The newspaper estimated that US drone strikes have killed more than 2,500 people -- a death toll approximating the number killed in the attacks of September 11, 2001.
The article was written by Scott Shane, the same reporter who was the conduit for administration propaganda last May, glorifying drone missiles as a great advance in the "war on terror" and detailing Obama's personal role in the approval of targets.
Like the earlier report, Sunday's article describes the assassination program in entirely uncritical terms, raising questions only over the political motivation of the decision to "develop explicit rules for the targeted killing of terrorists by unmanned drones." This effort was supposedly spurred by concern that Republican Mitt Romney might win the presidential election and inherit an open-ended drone missile program that he would then be able to define as he pleased.
The language is remarkable, since what is being discussed is nothing less than acts of political murder, and the two sides in the official "debate" are wrangling, like a Mafia council of war, over who should be targeted for "hits" and how to do it.
The language used to describe various "options" in relation to the drone killings marks a further debasement in American political discourse.
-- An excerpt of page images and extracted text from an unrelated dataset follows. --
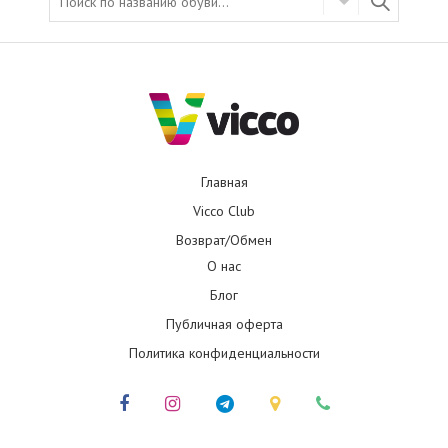
Главная
Vicco Club
Возврат/Обмен
О нас
Блог
Публичная оферта
Политика конфиденциальности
According to Shane, "The Defense Department and the C.I.A. continue to press for greater latitude to carry out strikes; Justice Department and State Department officials, and the president's counterterrorism adviser, John O. Brennan, have argued for restraint, officials involved in the discussions say."
Early in his term, Obama originally planned to name Brennan CIA director, but had to scrap that plan because of questions over his role in authorizing torture of CIA prisoners under the Bush administration. Given that history, the fact that Brennan supposedly represents "restraint" in the internal debate should give readers of the Times article a chill.
The Times notes that most other countries, with the exception of Israel, regard the US drone missile strikes as illegal under international law. The article draws no conclusion from this consensus, which suggests that Obama and other top administration officials could face war crimes charges for the escalation of the drone war.
Shane reports without comment that the United Nations will open an investigation into the US drone strikes early next year.
The article also drew attention to remarks made by Obama during an October 18 appearance on "The Daily Show" with Jon Stewart, where the president said, in relation to the drone strikes, "One of the things we've got to do is put a legal architecture in place, and we need Congressional help in order to do that, to make sure that not only am I reined in but any president's reined in terms of some of the decisions that we're making."
Subsequently, in an interview with Mark Bowden, author of The Finish, a new book on the bin Laden killing, Obama said of the drone killings, "There's a remoteness to it that makes it tempting to think that somehow we can, without any mess on our hands, solve vexing security problems."
The Times article acknowledges that the nature of the drone missile strikes has changed during the years since Obama entered the White House. It no longer is focused on top leaders of Al Qaeda in Pakistan, the majority of whom are now dead. Instead, the targets include "militants whose main battle is with the Pakistani authorities or who fight with the Taliban against American troops in Afghanistan" or, in Yemen, "militants who were preparing to attack Yemeni military forces."
In other words, the targets are no longer individuals who have some alleged connection, however tenuous, to the 9/11 attacks in New York and Washington, but include virtually anyone who takes up arms against a regime allied with the US government anywhere in the world.